一方、それをやるべきか否かの判断が難しい改革もあります。社内のコンセンサスが取れないようなテーマに対する取り組みです。それは二つのパターンがあります。ひとつは、今までその会社にとって、皆が当たり前に良いと思っていたことを改める改革。もうひとつは、時代の変化に流されたり、対応したりした結果、組織として忘れ去られつつあるもの、しかし、本来変えてはならないものに回帰しようとする改革です。良いと思っていたことを改める、変わってきたものを元に戻すことが、果たして正しいことなのかどうかが、社内でも意見が分かれるところでしょう。当然、反対派も多く存在する可能性が高いわけです。

最近の例では、ソニーにおいてのストリンガー会長の取り組みがあります。今まで家電市場を席巻してきたソニーらしさを端的にあらわした「like no other」をも変え、退路無きソフト路線への舵きりを行うというものです。この取組みは、「自由闊達で愉快な工場」「いたずらに規模を追わない」「技術者個人の能力を最大限に発揮する」という、今まで多くの成功を収めてきた、故井深大氏の設立趣意書に当たり前に書かれている風土からの脱皮のようにも聞こえます。一方、「スーパードライ」の大ヒットにより1998年に、シェアNo.1となったアサヒビールは、それから約10年後の今年、当時の「キレ」、「鮮度」をもう一度思い出そうと言う回帰型の改革に踏み出したようです。

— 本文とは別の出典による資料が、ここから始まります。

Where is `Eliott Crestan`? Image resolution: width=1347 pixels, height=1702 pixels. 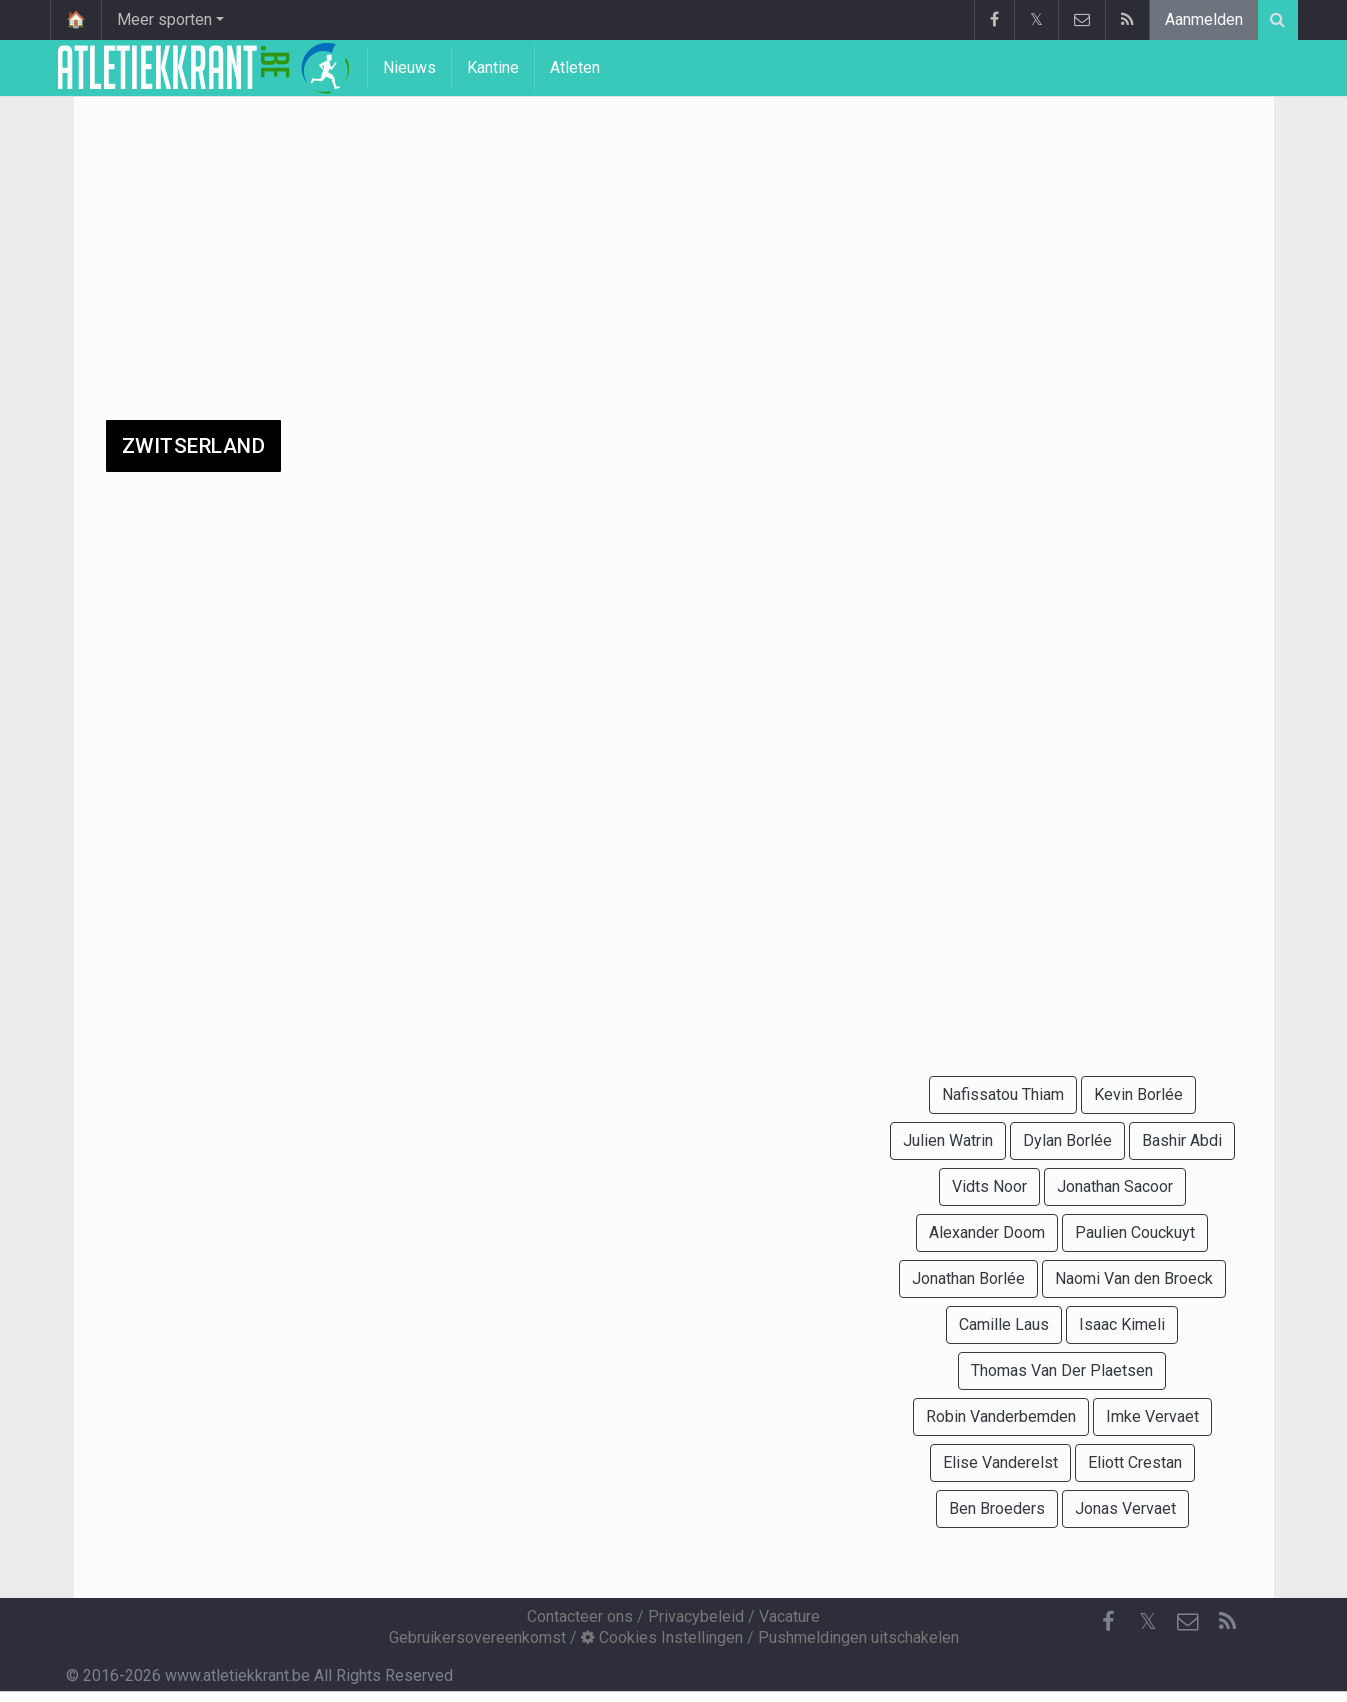 Eliott Crestan is located at coordinates (1135, 1462).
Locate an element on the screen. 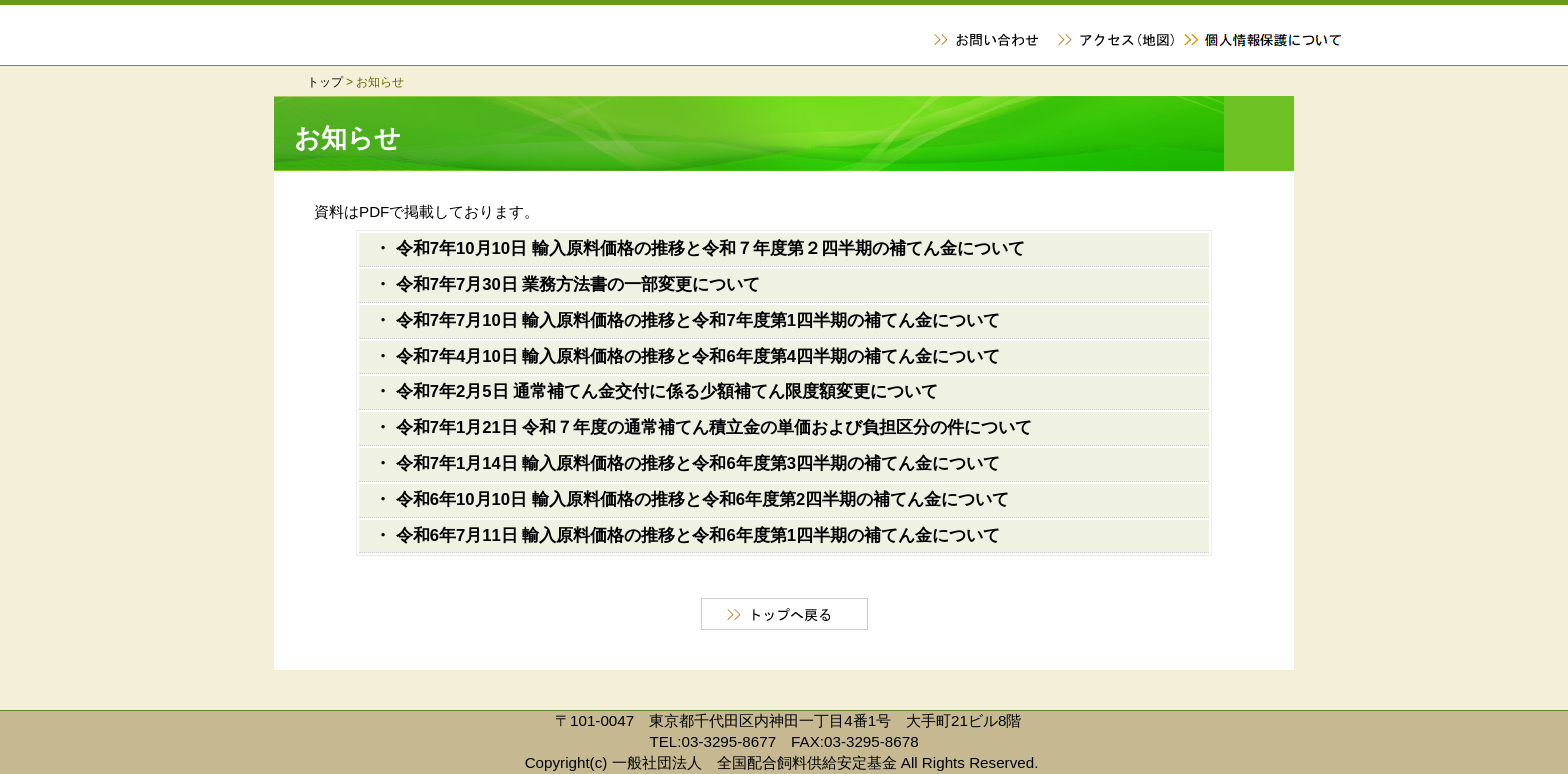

近年苦戦が伝えられる両社にとって、これら二つの取り組みは前述のそれぞれパターンにあたり、いずれも改革と呼ぶにふさわしいものだと捉えたいと思います。しかし、取り組み自体が仮にうまく行ったとしても、結果として会社の勢いを取り戻し、成長が出来るかどうかは分かりません。その成否は、改革のテーマとして捉えているものが、そこへ留まってはいけない成功体験なのか、変えてはならぬ信条のようなものなのか、どちらなのかで、残念ながら半ば決まってしまっているからです。両社の取り組みがどちらなのかは、我々は支援しているわけではないので定かではありません。両社の製品の一愛好者としては成功を祈るのみです。 環境変化の激しい昨今、各社の改革推進者の皆様は、兎に角、まずテーマを見極めることに多くの力を注いで頂きたいと思います。テーマを見誤った挙句、痛みを伴った取り組みを敢行したとしても、残るのは痛みだけとなって欲しくありません。反面、険しい山でも登るべき山さえ間違わなければ、登りきった時には、きっとすばらしい眺めが開けていますから。

執筆:北山 厚
※コラムは執筆者の個人的見解であり、ITIDの公式見解を示すものではありません。